Cross-validation has a long history in psychology dating back to at least the 1950s (see Browne, 2000, for a review). The basic idea of cross-validation is to avoid judging a model’s performance based on the data it has learned from, and instead testing it on unseen data. This provides an indication of a model’s generalization ability or predictive performance as opposed to its retrodictive performance on the sample. However, in some assessment contexts (e.g., psychiatric contexts), it can be difficult to create independent data sets or obtain a sample large enough to split. In these settings, k-fold cross-validation can be applied. In k-fold cross-validation, the data are randomly partitioned into k equal parts, called folds. The model is trained on all but one fold, and the hold-out serves as a single test of generalization performance. The procedure is iterated for all combinations of training and hold-out folds, ultimately yielding a distribution of generalization performances. Different versions of k-fold cross-validation have been tried in sparse data settings to provide reliable estimates of the area under the receiver operating curve (ROC AUC; e.g., Airola et al., 2011).

Concluding Remarks

Of course, the applications described above are only a small selection of possible applications of ML in the area of psychological assessment and test construction. Others, for example, include enhancing item response modeling and CAT using ML and AI techniques such as deep learning, reinforcement learning, and (Bayesian) optimal experimental design (Keurulainen et al., 2023; Mujtaba & Mahapatra, 2020). Current hindrances to the use of ML in psychological assessment and test construction include a lack of transparency and interpretability (“black box models”) and – especially in the case of CDSS – a lack of trust in AI-based systems. However, probabilistic approaches to ML and advances in interpretable ML may fill this gap (e.g., Hüllermeier & Waegeman, 2021). In addition, software should be developed that is easy to use and flexible enough to adapt to practitioners’ needs.

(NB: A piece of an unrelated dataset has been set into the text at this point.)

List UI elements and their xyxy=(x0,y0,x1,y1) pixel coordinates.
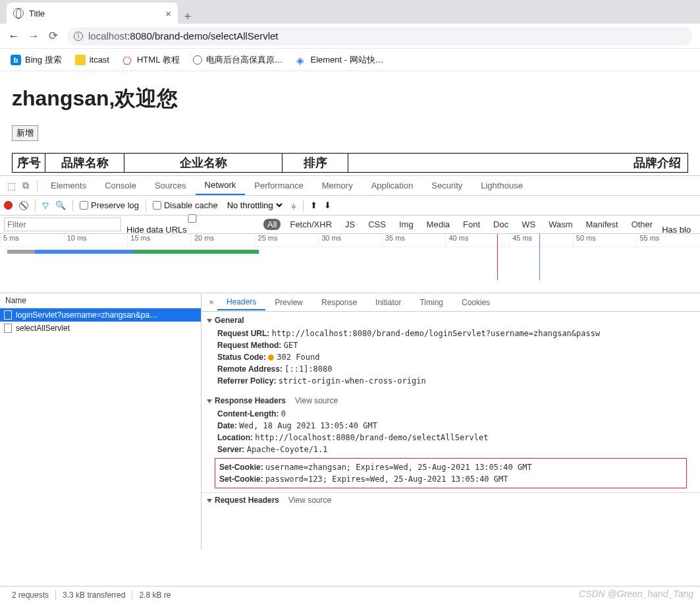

We believe that ML has a lot of potential for psychological assessment and test construction despite current challenges. At the same time, many of these potential applications are only hinted at and not featured prominently in the psychological assessment literature. If they are to be picked up by our community and used on a larger scale, they need to be featured and dissected in terms of return (validity, especially incremental validity) on investment (which is relatively large, at least in terms of big data and computational modeling). Because of this need to generate impactful research on ML methods, at EJPA we encourage submissions that investigate and/or apply methods of automatically generating or revising items. For example, an interesting potential submission could focus on using large language models to adapt an instrument to a different language and culture and investigating the measurement invariance and validity of this new version. We also encourage submissions that apply ATA for constructing tests in different domains. With CDSS, we think promising topics for submission could address improving the prediction of outcomes (treatment outcomes, educational achievement, etc.) using digital data sources. Lastly, submissions including innovative applications of cross-validation are also of interest to us. These examples are just a few that come to mind from the applications we have focused on, but of course, other ideas, including from other applications of ML methods, are also welcome. Thus, at EJPA, we look forward to receiving research on the application of ML methods in psychological assessment and test construction.